If further evidence was needed of why Michael Gove was moved from Education, today’s Ipsos MORI poll provides it. It shows that he is the least popular senior politician in the country, with a net likeability rating of -32, compared to -24 for George Osborne, -22 for Ed Miliband, -16 for Nigel Farage, -11 for Nick Clegg, -6 for David Cameron, +5 for Theresa May and +35 for Boris Johnson. As I write in my column in tomorrow’s New Statesman, it was subterranean ratings like this that meant the coalition’s Robespierre couldn’t survive Cameron’s Great Terror.
Had Gove merely been made Chief Whip, a traditionally private role, the move would have been an entirely logical one. But as Cameron said yesterday, the former Education Secretary will also have “an enhanced role in campaigning and doing broadcast media interviews”.
There are some in Westminster who are suggesting that this was merely spin designed to dispel the (accurate) impression that he had been demoted. But in his column in today’s Evening Standard (which carries the MORI poll), Matthew d’Ancona, the chronicler of the Cameroons, writes that Gove will be “Chief Whip to the nation: the gentle persuader and kindly polemicist who will explain why we should all vote Tory.”
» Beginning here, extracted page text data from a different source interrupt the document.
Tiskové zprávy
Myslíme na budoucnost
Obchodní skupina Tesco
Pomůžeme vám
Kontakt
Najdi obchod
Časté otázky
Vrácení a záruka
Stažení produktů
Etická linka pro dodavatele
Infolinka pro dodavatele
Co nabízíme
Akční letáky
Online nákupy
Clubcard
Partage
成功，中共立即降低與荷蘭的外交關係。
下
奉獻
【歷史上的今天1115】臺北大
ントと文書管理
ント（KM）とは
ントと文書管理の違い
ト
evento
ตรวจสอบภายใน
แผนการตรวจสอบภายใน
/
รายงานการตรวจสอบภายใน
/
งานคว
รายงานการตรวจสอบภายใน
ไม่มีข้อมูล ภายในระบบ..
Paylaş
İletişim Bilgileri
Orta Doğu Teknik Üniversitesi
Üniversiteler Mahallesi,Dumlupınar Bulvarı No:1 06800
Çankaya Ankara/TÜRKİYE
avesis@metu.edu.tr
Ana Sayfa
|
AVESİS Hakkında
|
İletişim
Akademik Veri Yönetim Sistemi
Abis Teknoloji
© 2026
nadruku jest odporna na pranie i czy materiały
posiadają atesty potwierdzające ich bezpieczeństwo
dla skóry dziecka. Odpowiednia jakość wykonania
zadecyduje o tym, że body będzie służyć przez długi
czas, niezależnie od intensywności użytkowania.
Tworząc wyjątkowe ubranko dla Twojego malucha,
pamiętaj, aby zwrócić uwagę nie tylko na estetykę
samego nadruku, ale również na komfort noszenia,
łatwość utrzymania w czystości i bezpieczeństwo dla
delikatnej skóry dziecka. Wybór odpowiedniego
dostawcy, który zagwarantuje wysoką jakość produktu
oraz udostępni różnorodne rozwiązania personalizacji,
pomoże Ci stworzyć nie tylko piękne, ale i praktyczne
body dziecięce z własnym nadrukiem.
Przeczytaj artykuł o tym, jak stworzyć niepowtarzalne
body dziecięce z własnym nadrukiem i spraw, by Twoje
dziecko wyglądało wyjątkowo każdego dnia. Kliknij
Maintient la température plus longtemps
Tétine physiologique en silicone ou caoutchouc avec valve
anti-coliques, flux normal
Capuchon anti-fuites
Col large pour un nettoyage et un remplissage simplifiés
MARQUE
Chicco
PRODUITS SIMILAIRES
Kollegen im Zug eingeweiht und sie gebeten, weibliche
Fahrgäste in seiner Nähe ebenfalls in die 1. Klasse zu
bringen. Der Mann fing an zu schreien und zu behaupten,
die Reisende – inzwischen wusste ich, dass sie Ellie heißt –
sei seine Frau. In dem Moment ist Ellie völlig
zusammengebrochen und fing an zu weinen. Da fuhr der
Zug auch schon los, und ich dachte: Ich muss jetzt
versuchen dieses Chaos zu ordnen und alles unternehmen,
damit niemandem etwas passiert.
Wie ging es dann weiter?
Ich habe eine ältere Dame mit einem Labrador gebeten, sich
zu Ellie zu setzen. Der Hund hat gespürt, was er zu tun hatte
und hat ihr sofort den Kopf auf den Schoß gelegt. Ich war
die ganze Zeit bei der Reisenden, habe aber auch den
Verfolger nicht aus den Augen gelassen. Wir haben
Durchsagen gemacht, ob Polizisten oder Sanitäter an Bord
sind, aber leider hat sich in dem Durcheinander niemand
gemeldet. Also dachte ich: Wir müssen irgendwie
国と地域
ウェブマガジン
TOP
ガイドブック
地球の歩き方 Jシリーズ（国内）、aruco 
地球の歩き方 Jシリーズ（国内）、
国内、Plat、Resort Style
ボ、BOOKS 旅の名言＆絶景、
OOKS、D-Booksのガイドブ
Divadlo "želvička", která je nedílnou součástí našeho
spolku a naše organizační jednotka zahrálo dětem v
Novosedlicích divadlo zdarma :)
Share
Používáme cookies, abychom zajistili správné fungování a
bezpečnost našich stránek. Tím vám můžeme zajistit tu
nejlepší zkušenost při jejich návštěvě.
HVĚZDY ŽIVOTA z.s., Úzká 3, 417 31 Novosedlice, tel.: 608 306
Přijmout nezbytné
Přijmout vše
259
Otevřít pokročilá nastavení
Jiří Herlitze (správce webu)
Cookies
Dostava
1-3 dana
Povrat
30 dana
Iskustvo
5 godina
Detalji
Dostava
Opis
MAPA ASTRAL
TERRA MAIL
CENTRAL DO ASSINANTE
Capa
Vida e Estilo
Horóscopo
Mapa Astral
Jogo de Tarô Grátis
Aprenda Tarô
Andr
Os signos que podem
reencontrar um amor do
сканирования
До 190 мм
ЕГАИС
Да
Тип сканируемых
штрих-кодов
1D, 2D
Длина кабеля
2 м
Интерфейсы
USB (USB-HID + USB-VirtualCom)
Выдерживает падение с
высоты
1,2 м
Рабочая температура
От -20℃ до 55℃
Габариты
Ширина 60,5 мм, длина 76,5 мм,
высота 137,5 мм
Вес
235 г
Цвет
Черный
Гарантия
No one doubts Gove’s rhetorical and intellectual firepower, but the question remains why the man chosen to detoxify the Conservative brand is one who so badly needs to detoxify his own. In previous election campaigns, unpopular or gaffe-prone Tory politicians have been wisely hidden from the view. Based on his ratings, some will ask why Gove isn’t receiving the same treatment.